Don Alfredo by a giant Sacha-Chuchuhuasi jungle vine. Photo: F. Sammarco

 

“The idea of following a particular diet is seen as a sine qua non both for becoming a vegetalista – i.e. for acquiring wisdom and strength – and for restoring one’s health. Only by purifying oneself by following the diet is one able to contact the spirit world, learn from the plants, and regain physical health. All vegetalistas insist that following the diet is the way of wisdom. They all say that while they followed their diets their minds worked differently, they could observe and memorize more easily, even their bodies changed their smell, allowing them to study nature in a more direct way, and they had lucid dream, in which the process of learning continued. They all stressed that they did not become weak from this diet. Quite the opposite, although they lost weight, their bodies became stronger and were able to stand the difficult conditions of life in the forest and the diet prevented them from becoming ill. […]

The diet is seen as a natural way of restoring balance, because it helps to expel the pathogenic spirits or substance by allowing the person to be open to the action of beneficial plant and animal spirits. Several times during my field work I heard stories of people who told me that during the period they were following the diet, either in their dreams or in the visions elicited by by ayahuasca or other plant-teachers, an old man or woman coming to take away the illness in various ways, either symbolically, by sweeping their bodies with a broom, or by operating on them like a Western doctor. Such a dream would mean that curing was imminent.”

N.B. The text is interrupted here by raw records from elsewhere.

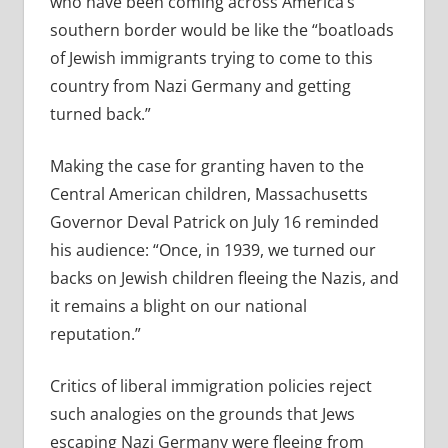
who have been coming across America’s
southern border would be like the “boatlo
ads
of Jewish immigrants trying to come to this
country from Nazi Germany and getting
turned back.”
Making the case for granting haven to the
Central American
children, Massachusetts
Governor Deval Patrick on July 16 reminded
his audience: “Once, in 1939, we turned our
backs on Jewish children fleeing the Nazis, and
it remains a blight on our national
reputation.”
Critics of liberal immigration policies reject
such analogies on the grounds that Jews
escaping Nazi Germany were fleeing from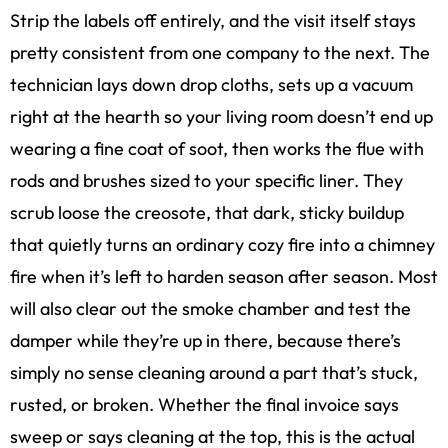
Strip the labels off entirely, and the visit itself stays
pretty consistent from one company to the next. The
technician lays down drop cloths, sets up a vacuum
right at the hearth so your living room doesn’t end up
wearing a fine coat of soot, then works the flue with
rods and brushes sized to your specific liner. They
scrub loose the creosote, that dark, sticky buildup
that quietly turns an ordinary cozy fire into a chimney
fire when it’s left to harden season after season. Most
will also clear out the smoke chamber and test the
damper while they’re up in there, because there’s
simply no sense cleaning around a part that’s stuck,
rusted, or broken. Whether the final invoice says
sweep or says cleaning at the top, this is the actual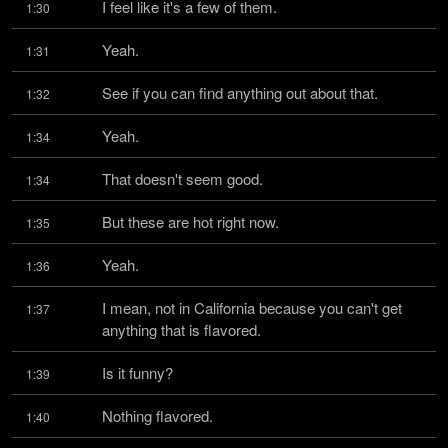
I feel like it's a few of them.
1:30
Yeah.
1:31
See if you can find anything out about that.
1:32
Yeah.
1:34
That doesn't seem good.
1:34
But these are hot right now.
1:35
Yeah.
1:36
I mean, not in California because you can't get 
1:37
anything that is flavored.
Is it funny?
1:39
Nothing flavored.
1:40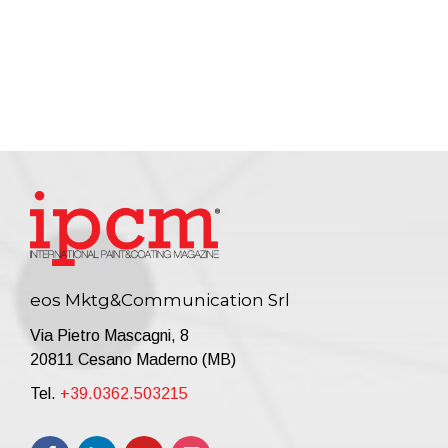
eos Mktg&Communication Srl
Via Pietro Mascagni, 8
20811 Cesano Maderno (MB)
Tel.
+39.0362.503215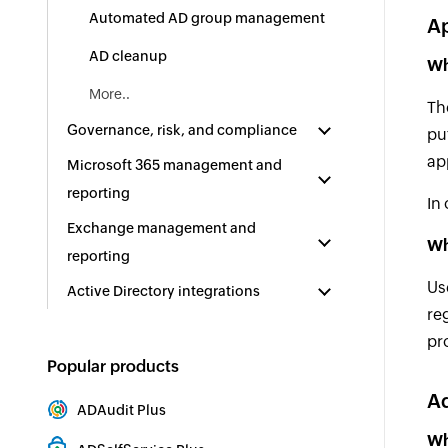
Automated AD group management
A
AD cleanup
Wh
More..
Th
Governance, risk, and compliance
pu
ap
Microsoft 365 management and
reporting
In
Exchange management and
Wh
reporting
Us
Active Directory integrations
re
pr
Popular products
Ad
ADAudit Plus
Hybrid AD, cloud, and file auditing and security
Wh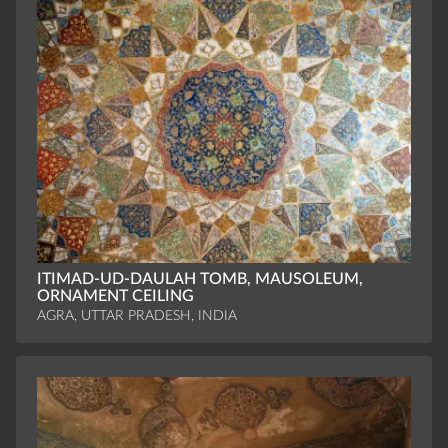
ITIMAD-UD-DAULAH TOMB, MAUSOLEUM,
ORNAMENT CEILING
AGRA, UTTAR PRADESH, INDIA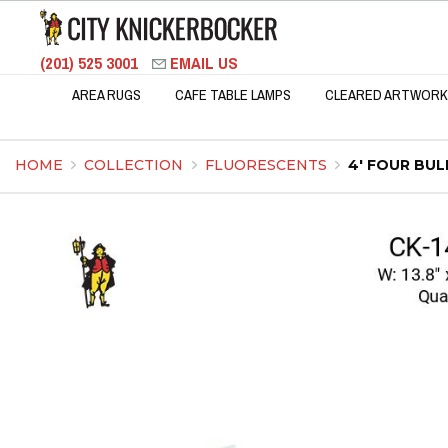
(201) 525 3001
EMAIL US
AREA RUGS
CAFE TABLE LAMPS
CLEARED ARTWORK
HOME
COLLECTION
FLUORESCENTS
4' FOUR BU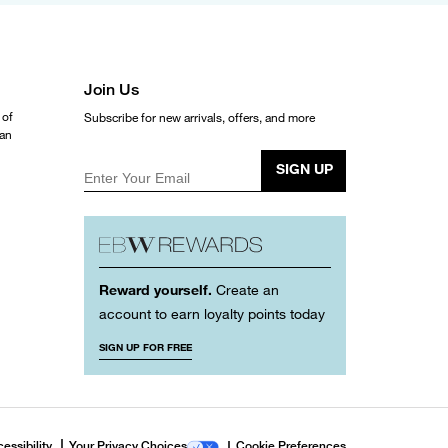
Join Us
 of
Subscribe for new arrivals, offers, and more
ean
SIGN UP
Enter Your Email
Reward yourself.
Create an
account to earn loyalty points today
SIGN UP FOR FREE
essibility
Your Privacy Choices
Cookie Preferences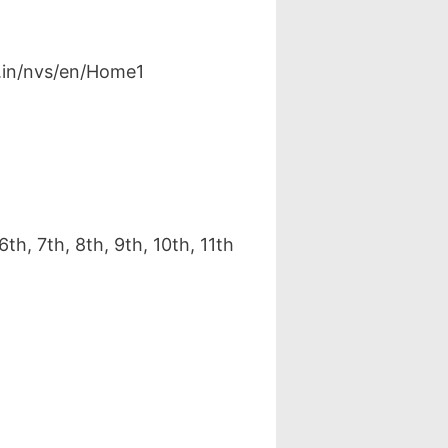
v.in/nvs/en/Home1
, 7th, 8th, 9th, 10th, 11th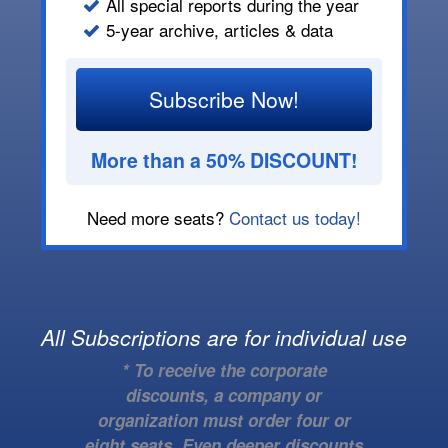
All special reports during the year
5-year archive, articles & data
Subscribe Now!
More than a 50% DISCOUNT!
Need more seats?
Contact us today!
All Subscriptions are for individual use
* To receive the corporate
discounts, a company or
organization must order four or
eight seats. Even deeper discounts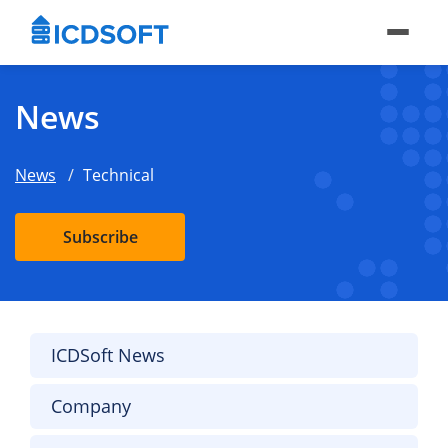
News
News
Technical
Subscribe
ICDSoft News
Company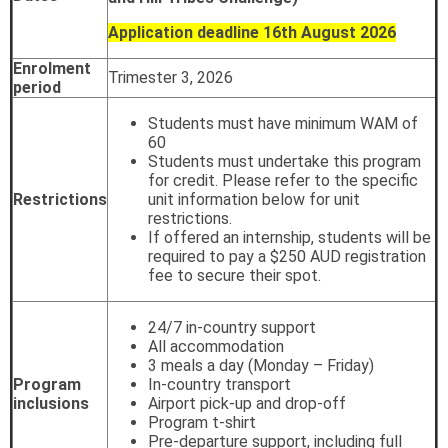
Application deadline 16th August 2026
Enrolment
Trimester 3, 2026
period
Students must have minimum WAM of
60
Students must undertake this program
for credit. Please refer to the specific
Restrictions
unit information below for unit
restrictions.
If offered an internship, students will be
required to pay a $250 AUD registration
fee to secure their spot.
24/7 in-country support
All accommodation
3 meals a day (Monday – Friday)
Program
In-country transport
inclusions
Airport pick-up and drop-off
Program t-shirt
Pre-departure support, including full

Luis Eduardo Luna (1986:160-161)

Shamanic Plant Medicine Training and Initiation:

Remocaspi (Aspidosperma excelsum) teacher tree. Photo: F. Sammarco

The Plant Diet or ‘Dieta’

“Dieting” with the plant teachers is basically how one becomes a shaman in the Amazon Rainforest. We are delighted to have found in our shamans a rare epigone of openness and availability on a topic – that of the shamanic plant teachers diet – which the vast majority of maestros is still a bit reticent to talk about and/or explain at the very core. Like in all initiations, and even in traditional martial arts, there are some aspects that have for long been kept secret and only now are becoming accessible to the most. The same happens in certain shamanic initiations and – more specifically – to Amazonian traditional shamanic initiations, like the plant diet essentially is.

In the Peruvian Amazon there are essentially two different types of plant diet (dieta) that one may engage with. The shamanic plant diet – specifically targeted to those who want to follow the path of the shaman and wish to either apprentice with a maestro or become maestros themselves (after a long period of training) – and the plant diet for healing from a specific health condition, which is similar in training, but different in purpose, and with less restrictions.

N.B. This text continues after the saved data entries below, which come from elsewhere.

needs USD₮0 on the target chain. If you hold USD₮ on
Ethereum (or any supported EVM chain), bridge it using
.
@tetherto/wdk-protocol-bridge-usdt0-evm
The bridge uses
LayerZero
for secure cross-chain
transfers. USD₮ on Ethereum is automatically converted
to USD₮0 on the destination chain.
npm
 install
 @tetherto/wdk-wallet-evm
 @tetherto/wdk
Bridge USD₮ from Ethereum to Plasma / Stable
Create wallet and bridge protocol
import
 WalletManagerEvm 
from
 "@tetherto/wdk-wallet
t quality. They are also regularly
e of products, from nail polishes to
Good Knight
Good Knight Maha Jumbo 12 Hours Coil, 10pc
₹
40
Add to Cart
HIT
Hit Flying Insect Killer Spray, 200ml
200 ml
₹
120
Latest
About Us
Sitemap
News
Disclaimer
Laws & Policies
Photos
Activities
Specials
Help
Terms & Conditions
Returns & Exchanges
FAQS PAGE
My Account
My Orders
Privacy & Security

We offer the plant diet for shamanic apprenticeship in the Ayahuma Shamanic Centre and is worth remembering that – traditionally – the basic core of the apprenticeship lasts a minimum of three months (12 to 13 weeks). After having completed this “initiation” period, one may further extend the dieting periods in rows of minimum two weeks each. The importance of following the dieta – which implies the intake of a preparation made from different parts of plants, vines and trees – is of paramount importance in the Amazonian shamanic training, and is the mean by which one becomes a maestro, a shaman. There are no shamans worth their name that have not done the dieta. The longer the dieta, and the more plants one has dieted with, the more advanced, grounded and complete the training of a shaman is. Those maestros who have dieted with palos maestros (sacred teacher trees) are called paleros and are reputed to be stronger than just ayahuasqueros (those maestros specialized in working only – or mainly – with Ayahuasca, and who may have as well dieted only – or mainly – with Ayahuasca). One may also be a palero ayahuasquero. It is common belief in the Amazon that Ayahuasca may teach one on condition that it will be dieted with palos.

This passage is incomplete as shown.